When SQL optimization, be sure to pay attention to the number of times back to the table! In particular, pay attention to the physical I/O count of the back table!
Remember the faulty execution plan in Section 1.3?
1SQL> select * from test where owner='SYS'; 230808 rows selected. 3Execution Plan 4---------------------------------------------------------- 5Plan hash value: 3932013684 6------------------------------------------------------------------------------------- 7| Id | Operation | Name | Rows | Bytes | Cost(%CPU)| Time | 8------------------------------------------------------------------------------------- 9| 0 | SELECT STATEMENT | | 2499 | 236K| 73 (0)| 00:00:01 |10| 1 | TABLE ACCESS BY INDEX ROWID| TEST | 2499 | 236K| 73 (0)| 00:00:01 |11|* 2 | INDEX RANGE SCAN | IDX_OWNER| 2499 | | 6 (0)| 00:00:01 |12-------------------------------------------------------------------------------------13Predicate Information (identified by operation id):14---------------------------------------------------15 2 - access("OWNER"='SYS')
Copy the code
The bold part of the execution plan (TABLE ACCESS BY INDEX ROWID) is the back TABLE. The index returns as many rows of data as it returns to the table, each time a single block read (because one ROWID corresponds to one block). This SQL returned 30808 rows of data, so it would take 30808 times to return to the table.

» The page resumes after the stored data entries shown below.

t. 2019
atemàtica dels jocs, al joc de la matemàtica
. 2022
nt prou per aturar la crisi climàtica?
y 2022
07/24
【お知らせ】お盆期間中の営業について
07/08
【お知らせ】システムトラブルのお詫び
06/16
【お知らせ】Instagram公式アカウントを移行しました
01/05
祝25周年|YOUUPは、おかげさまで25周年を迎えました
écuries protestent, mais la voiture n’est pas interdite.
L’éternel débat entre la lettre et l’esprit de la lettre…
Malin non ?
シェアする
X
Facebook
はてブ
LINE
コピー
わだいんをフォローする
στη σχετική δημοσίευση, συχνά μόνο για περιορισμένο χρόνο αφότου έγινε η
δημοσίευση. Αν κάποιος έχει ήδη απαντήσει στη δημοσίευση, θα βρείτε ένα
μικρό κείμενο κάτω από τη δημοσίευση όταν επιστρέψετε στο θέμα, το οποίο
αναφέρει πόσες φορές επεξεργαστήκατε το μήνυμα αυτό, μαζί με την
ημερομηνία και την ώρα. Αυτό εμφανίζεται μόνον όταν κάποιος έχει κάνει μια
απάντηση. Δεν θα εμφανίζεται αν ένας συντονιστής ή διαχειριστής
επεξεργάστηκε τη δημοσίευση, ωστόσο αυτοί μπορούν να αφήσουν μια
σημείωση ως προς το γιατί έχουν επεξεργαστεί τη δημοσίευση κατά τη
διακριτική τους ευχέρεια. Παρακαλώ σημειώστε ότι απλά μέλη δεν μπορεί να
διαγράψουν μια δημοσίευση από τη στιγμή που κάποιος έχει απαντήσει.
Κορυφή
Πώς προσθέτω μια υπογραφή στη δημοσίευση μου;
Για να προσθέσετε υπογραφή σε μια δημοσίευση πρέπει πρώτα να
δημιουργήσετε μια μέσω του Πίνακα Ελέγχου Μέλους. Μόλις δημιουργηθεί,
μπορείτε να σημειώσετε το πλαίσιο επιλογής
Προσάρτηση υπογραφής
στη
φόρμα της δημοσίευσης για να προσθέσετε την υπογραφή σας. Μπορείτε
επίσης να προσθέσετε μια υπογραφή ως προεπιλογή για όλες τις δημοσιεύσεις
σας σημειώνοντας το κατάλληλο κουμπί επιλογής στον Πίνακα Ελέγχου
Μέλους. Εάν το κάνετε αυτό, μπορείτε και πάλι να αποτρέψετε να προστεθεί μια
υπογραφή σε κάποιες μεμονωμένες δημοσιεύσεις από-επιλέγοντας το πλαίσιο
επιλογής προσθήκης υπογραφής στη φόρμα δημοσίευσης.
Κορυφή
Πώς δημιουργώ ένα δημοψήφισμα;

Consider: is the performance of the execution plan above being spent in index scans or back tables?
To get the answer, please experiment in SQLPLUS. To eliminate the effect of arraysize on logical reads, set arraySize =5000. Arraysize indicates how many rows of data the Oracle server transfers to the client at a time. The default is 15. If a block has 150 rows of data, the block will be read 10 times, and since only 15 rows are transferred to the client at a time, the logical read will be amplified. With arraySize =5000, the problem of a block being read n times does not occur.

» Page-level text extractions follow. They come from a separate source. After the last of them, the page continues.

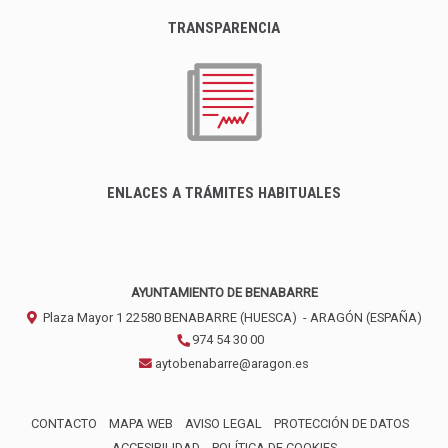
TRANSPARENCIA
ENLACES A TRÁMITES HABITUALES
AYUNTAMIENTO DE BENABARRE
Plaza Mayor 1
22580
BENABARRE (HUESCA)
- ARAGÓN
(ESPAÑA)
974 54 30 00
aytobenabarre@aragon.es
CONTACTO
MAPA WEB
AVISO LEGAL
PROTECCIÓN DE DATOS
ACCESIBILIDAD
POLÍTICA DE COOKIES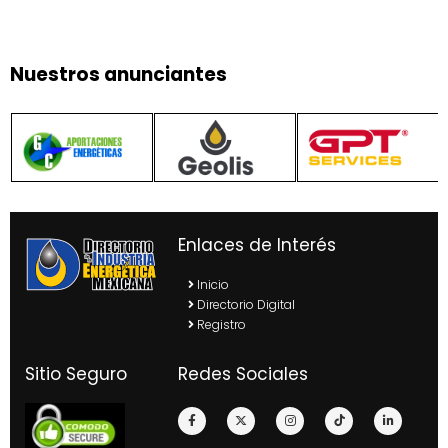
Nuestros anunciantes
Enlaces de Interés
Inicio
Directorio Digital
Registro
Sitio Seguro
Redes Sociales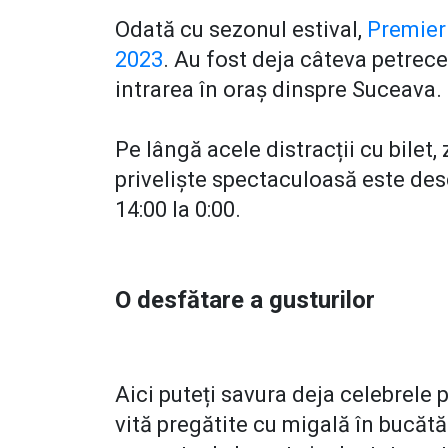
Odată cu sezonul estival,
Premier 
2023
. Au fost deja câteva petrece
intrarea în oraș dinspre Suceava.
Pe lângă acele distracții cu bilet, 
priveliște spectaculoasă este desc
14:00 la 0:00.
O desfătare a gusturilor
Aici puteți savura deja celebrele p
vită pregătite cu migală în bucătă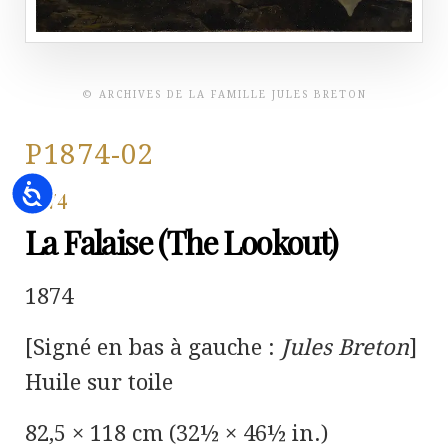
© ARCHIVES DE LA FAMILLE JULES BRETON
P1874-02
Accessibility
1874
La Falaise (The Lookout)
1874
[Signé en bas à gauche :
Jules Breton
]
Huile sur toile
82,5 × 118 cm (32½ × 46½ in.)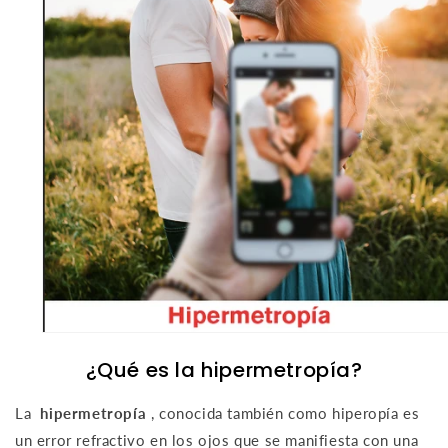
¿Qué es la hipermetropía?
La
hipermetropía
, conocida también como hiperopía es
un error refractivo en los ojos que se manifiesta con una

1SQL> set arraysize 5000 2SQL> set autot trace 3SQL> select owner from test where owner='SYS'; 430808 rows selected. 5Execution Plan 6---------------------------------------------------------- 7Plan hash value: 373050211 8------------------------------------------------------------------------------ 9| Id | Operation | Name | Rows | Bytes | Cost (%CPU)| Time |10------------------------------------------------------------------------------11| 0 | SELECT STATEMENT | | 2499 | 14994 | 6 (0)| 00:00:01 |12|* 1 | INDEX RANGE SCAN| IDX_OWNER | 2499 | 14994 | 6 (0)| 00:00:01 |13------------------------------------------------------------------------------14Predicate Information (identified by operation id):15---------------------------------------------------16 1 - access("OWNER"='SYS')17Statistics18----------------------------------------------------------19 0 recursive calls20 0 db block gets21 74 consistent gets22 0 physical reads23 0 redo size24 155251 bytes sent via SQL*Net to client25 486 bytes received via SQL*Net from client26 8 SQL*Net roundtrips to/from client27 0 sorts (memory)28 0 sorts (disk)29 30808 rows processed
Copy the code
As you can see from the above experiment, the index scan only took 74 logical reads.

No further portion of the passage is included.